Bolʹ, Sustavy, Pozvonočnik (Dec 2024)
Comparative analysis of the effectiveness of caudal epidural blocks and combined pharmacological therapy in the treatment of patients with discogenic low back pain
Abstract
Background. The most common cause of chronic nonspecific pain in the lumbar spine is discogenic pain syndrome — 42 % of cases. In the arsenal of modern medicine, among the safe methods of treating discogenic pain syndrome, two areas of treatment are traditionally distinguished — conservative and surgical. Epidural block (EB) occupies an intermediate position between surgical and conservative treatment methods, as it can be treated as a minimally invasive manipulation, as well as an active therapeutic agent. The purpose of the study was to conduct a comparative analysis of the effectiveness of treating discogenic pain in the lumbar spine using epidural blockades through the hiatus sacralis and combined pharmacological therapy. Materials and methods.

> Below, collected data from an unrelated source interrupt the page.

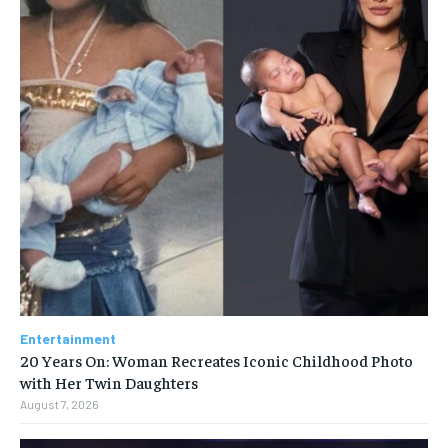
Entertainment
20 Years On: Woman Recreates Iconic Childhood Photo
with Her Twin Daughters
August 7, 2026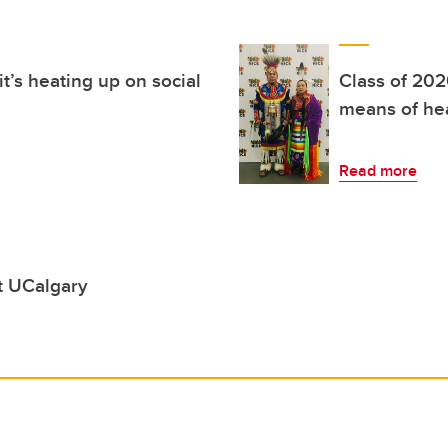
it’s heating up on social
Class of 202
means of he
Read more
t UCalgary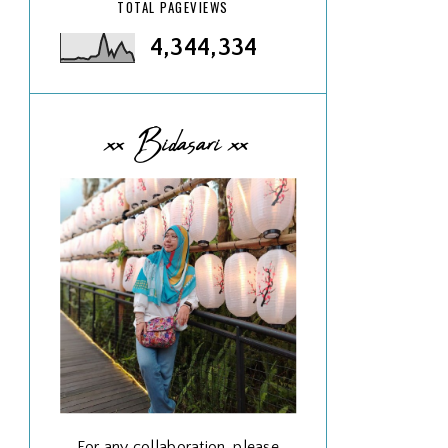
TOTAL PAGEVIEWS
4,344,334
xx Bidasari xx
For any collaboration, please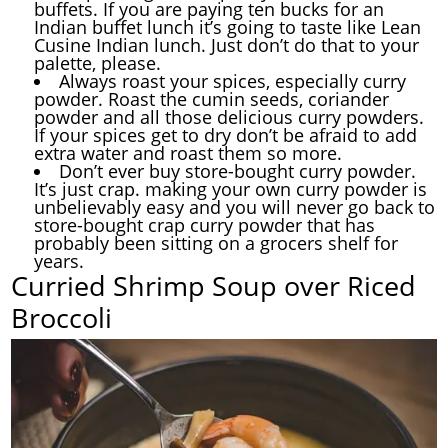
buffets. If you are paying ten bucks for an
Indian buffet lunch it’s going to taste like Lean
Cusine Indian lunch. Just don’t do that to your
palette, please.
Always roast your spices, especially curry
powder. Roast the cumin seeds, coriander
powder and all those delicious curry powders.
If your spices get to dry don’t be afraid to add
extra water and roast them so more.
Don’t ever buy store-bought curry powder.
It’s just crap. making your own curry powder is
unbelievably easy and you will never go back to
store-bought crap curry powder that has
probably been sitting on a grocers shelf for
years.
Curried Shrimp Soup over Riced
Broccoli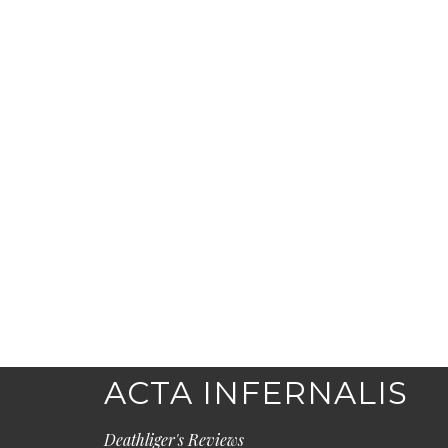
ACTA INFERNALIS
Deathliger's Reviews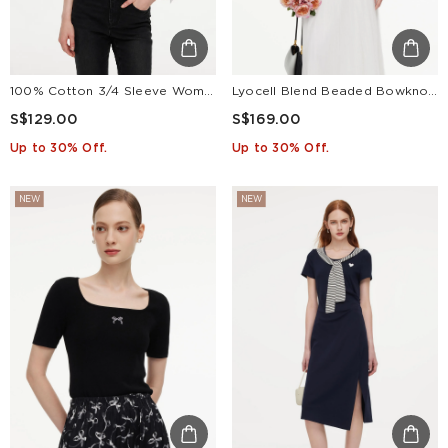
100% Cotton 3/4 Sleeve Women Shirt With Ribbon Print Silky Scarf
Lyocell Blend Beaded Bowknot Women Knit Top
S$129.00
S$169.00
Up to 30% Off.
Up to 30% Off.
NEW
NEW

In the study, patients were divided into 2 groups: the EB group (epidural blockades) — 36 (59.1 %) patients, who were performed 1–2 EBs with a frequency of 1 week (19 women, 17 men); the FT group (pharmacological therapy) — 25 (40.9 %) patients, who received comprehensive conservative treatment for 14 days. The study was conducted in the spine surgery clinic of the State Institution “Institute of Traumatology and Orthopedics of the National Academy of Medical Sciences of Ukraine” from September 2023 to October 2024. The results were assessed using the visual analog scale (VAS), Oswestry questionnaire. Results. Assessment of the functional state after treatment showed that at the time of the final survey, after 6 months, positive changes with the absence of functional limitations were noted by 30 (83.3 %) patients with chronic nonspecific pain in the lumbar spine in the EB group and 8 (32 %) patients in the FT group. Conclusions. The use of EB allows for effective reduction of pain syndrome and improvement of the quality of life of patients with back pain almost immediately after the procedure (5–7 days) while maintaining effectiveness throughout the entire observation period (up to 6 months).